昼食を挟んで、訪れたのは『うれしの茶交流館チャオシル』。嬉野の名産品であるうれしの茶の発展過程を検証し、歴史を学ぶ資料を後世に受け継ぐことを目的に平成30年にオープンした施設です。嬉野での茶栽培の歴史はもちろん、茶摘み・茶染めの体験、また希少な手もみでの釜炒り体験も可能とあって、多くの観光客が訪れる人気のスポットでもあります。

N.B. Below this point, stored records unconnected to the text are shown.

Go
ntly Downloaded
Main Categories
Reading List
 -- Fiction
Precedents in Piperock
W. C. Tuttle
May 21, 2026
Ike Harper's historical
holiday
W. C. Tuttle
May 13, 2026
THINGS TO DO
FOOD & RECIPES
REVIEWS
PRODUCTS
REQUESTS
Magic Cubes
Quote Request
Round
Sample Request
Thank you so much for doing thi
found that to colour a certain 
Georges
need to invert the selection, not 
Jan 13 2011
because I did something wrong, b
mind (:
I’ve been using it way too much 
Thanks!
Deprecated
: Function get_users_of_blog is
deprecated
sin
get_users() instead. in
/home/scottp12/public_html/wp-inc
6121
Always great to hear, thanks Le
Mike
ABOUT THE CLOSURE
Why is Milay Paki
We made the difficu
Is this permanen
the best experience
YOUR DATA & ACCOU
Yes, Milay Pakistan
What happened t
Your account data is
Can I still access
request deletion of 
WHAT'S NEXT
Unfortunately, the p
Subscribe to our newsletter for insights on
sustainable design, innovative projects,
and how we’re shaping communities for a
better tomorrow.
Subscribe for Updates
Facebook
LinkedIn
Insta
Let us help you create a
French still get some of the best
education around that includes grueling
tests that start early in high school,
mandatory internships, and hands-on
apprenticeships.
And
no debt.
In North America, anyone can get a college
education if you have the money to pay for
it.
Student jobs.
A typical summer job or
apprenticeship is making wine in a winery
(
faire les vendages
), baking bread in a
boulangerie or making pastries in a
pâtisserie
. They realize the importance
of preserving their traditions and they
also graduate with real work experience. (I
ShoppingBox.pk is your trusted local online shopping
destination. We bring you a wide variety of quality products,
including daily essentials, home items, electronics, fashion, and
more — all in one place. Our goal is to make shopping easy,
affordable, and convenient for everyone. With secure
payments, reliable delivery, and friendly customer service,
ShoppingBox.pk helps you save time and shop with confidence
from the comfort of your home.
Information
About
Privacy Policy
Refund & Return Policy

今回の視察では、嬉野での茶栽培の歴史を詳細に解説いただくだけでなく、若手の茶農家への技術継承や、後継者問題について学ぶことで、うれしの茶の今後についてを知る良い機会となりました。

人と出会い、活動を知る

日本各地にある「水源の里」。人口減少や後継者不足、技術継承についてなど、抱える課題は千差万別で一筋縄ではいかないことも確かです。しかし、問題に正面から取り組む人がいる。解決への道筋をつけようとする人々がいる。それぞれの地域で知恵を絞って活動する“同志”の存在は、水源の里に参画する市町村にとって心強い存在ではないでしょうか。今回、嬉野市で開催された『第16回全国水源の里シンポジウム』におきましても、登壇された方、現地視察でお会いした方、お話を伺ったすべての方々が将来への希望に満ち満ちておられたのが印象的でした。